Todas las sociedades pre-capitalistas se resignaron a la necesidad del «consumo» como un tributo destructivo a la reproducción de la vida; pero en su lucha contra el tiempo introdujeron mundo en el mundo a través de toda una serie de objetos declarados incomestibles: objetos para el uso y objetos para la mirada, cuyo conjunto definía el recinto de la cultura (por oposición a la naturaleza). Su victoria sobre el tiempo tenía forma de hacha, de zapatos, de poema, de templo. Pues bien, allí donde parece que lo que define a nuestra sociedad «de consumo» es la abundancia o el exceso de cosas, lo que hay es más bien, de manera paradójica, una anulación progresiva de la cosa misma como efecto de la acelerada renovación de las mercancías en el mercado y de un formato tecnológico que contribuye a sustituir las mediaciones por fluidos: el tributo destructivo —el eslabón animal— ciñe ahora la totalidad de la existencia, tanto en el ámbito público como en el privado. A lo largo de la historia los seres humanos han conocido sociedades sin petróleo, sin hierro o sin escritura; por primera vez estamos a punto de vivir en una sociedad sin cosas. Sin ellas, la victoria capitalista sobre el tiempo coincide con el tiempo mismo y con su duración sin costuras, como en la entraña de un reloj o en los anillos de una lombriz. (…)
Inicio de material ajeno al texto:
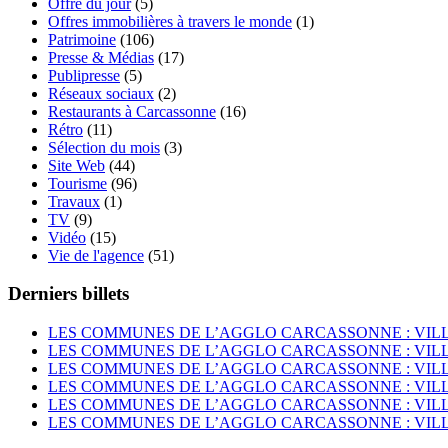
Offre du jour
(5)
Offres immobilières à travers le monde
(1)
Patrimoine
(106)
Presse & Médias
(17)
Publipresse
(5)
Réseaux sociaux
(2)
Restaurants à Carcassonne
(16)
Rétro
(11)
Sélection du mois
(3)
Site Web
(44)
Tourisme
(96)
Travaux
(1)
TV
(9)
Vidéo
(15)
Vie de l'agence
(51)
Derniers billets
LES COMMUNES DE L’AGGLO CARCASSONNE : VIL
LES COMMUNES DE L’AGGLO CARCASSONNE : VI
LES COMMUNES DE L’AGGLO CARCASSONNE : VIL
LES COMMUNES DE L’AGGLO CARCASSONNE : VI
LES COMMUNES DE L’AGGLO CARCASSONNE : VIL
LES COMMUNES DE L’AGGLO CARCASSONNE : VIL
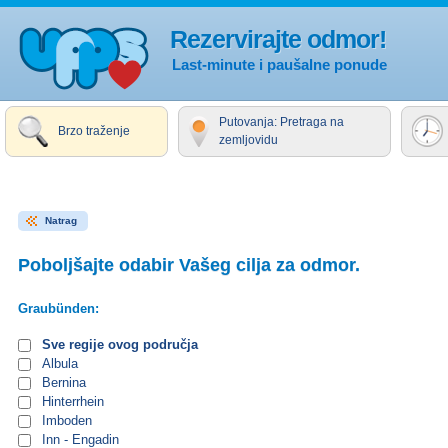
Rezervirajte odmor!
Last-minute i paušalne ponude
Putovanja: Pretraga na
Brzo traženje
zemljovidu
Natrag
Poboljšajte odabir Vašeg cilja za odmor.
Graubünden:
Sve regije ovog područja
Albula
Bernina
Hinterrhein
Imboden
Inn - Engadin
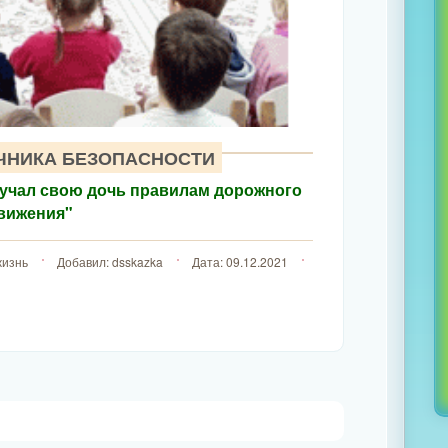
ЧНИКА БЕЗОПАСНОСТИ
обучал свою дочь правилам дорожного
вижения"
изнь
Добавил:
dsskazka
Дата:
09.12.2021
¿Por qué defender las cosas?

Las cosas resisten y están en medio. Ni las constituimos ni las destituimos: las usamos o las miramos. Nos comprometen. Son interesantes; nos interesan. Son mediaciones más o menos estables que nos vinculan con los otros. (…) Nos atan al mundo y a los otros cuerpos. Pero al acelerarlas, dejan de ser «objetos espaciales» para convertirse en «objetos temporales», disueltos en el flujo sincrónico del Tiempo como si se tratase de «segundos» y «minutos » y no ya de paraguas, mesas, libros, montañas, zapatos, novios, niños. (…) Nuestra mirada y nuestra capacidad de atención son también limitadas y finitas. No podemos interesarnos por todos los árboles del mundo por mucho que los hayamos metido, uno a uno, imagen tras imagen, en nuestra cámara digital. No se puede amar a todo el mundo ni tener un millón de amigos. Por decirlo a modo de paradoja, lo que no se puede mirar se convierte en imagen. Acelerar el mundo es desentendernos de él. Es lo que he llamado en otro sitio «el nihilismo espontáneo de la percepción»: como el piloto del bombardero, sólo miramos lo que está a punto de desaparecer y nuestra mirada y su desaparición coinciden de tal modo en el tiempo que casi podemos decir que sólo miramos lo que desaparece y que desaparece porque lo miramos. Ahora la mirada también tiene dientes.1


Las cosas son relatos y manuales de instrucciones. Son nuestra memoria fuera del cuerpo, entre los cuerpos. En el objeto manufacturado, es verdad, olvidamos el trabajo del orfebre o del carpintero (por no hablar del obrero). Pero ese objeto, olvido materializado, es también —porque se ha materializado— el relato deformado de su fabricación. Nos cuenta su historia y también la de su usuario, incorporada a la curvatura de su asiento y a la inclinación de su respaldo; y además nos explica cómo
hacer una silla. Las cosas son, en efecto, cuento y manual: tiempo detenido, memoria petrificada ante nuestros ojos, el pasaje grumoso entre el pasado y el futuro que reúne en un coágulo, en una concreción duradera, el engaño placentero y el conocimiento veraz. Por eso Marx podía hablar de «fetichismo»: las cosas, encantadas en mercancías, pueden ser un jeroglífico, un relato cifrado que hay que desenmascarar y traducir. Hoy el acelerón tecnológico y mercantil nos ha llevado aún más lejos: al derretirlas, nos impide apoyar en ellas ningún relato, ni bueno ni malo; la memoria se nos va por el desagüe de la obsolescencia programada y de la liviandad material; es decir, de la autodestrucción ininterrumpida. La explotación intensiva del tiempo en la producción, en efecto, tiene su paralelo necesario en la aceleración del consumo y por lo tanto en la licuefacción de las mercancías —que son «mercancías» y no «cosas» precisamente por eso. (…) La victoria sobre el tiempo es la victoria del tiempo. Somos, como decía Gunther Anders, hombres-sin-mundo: puro tiempo comercializado.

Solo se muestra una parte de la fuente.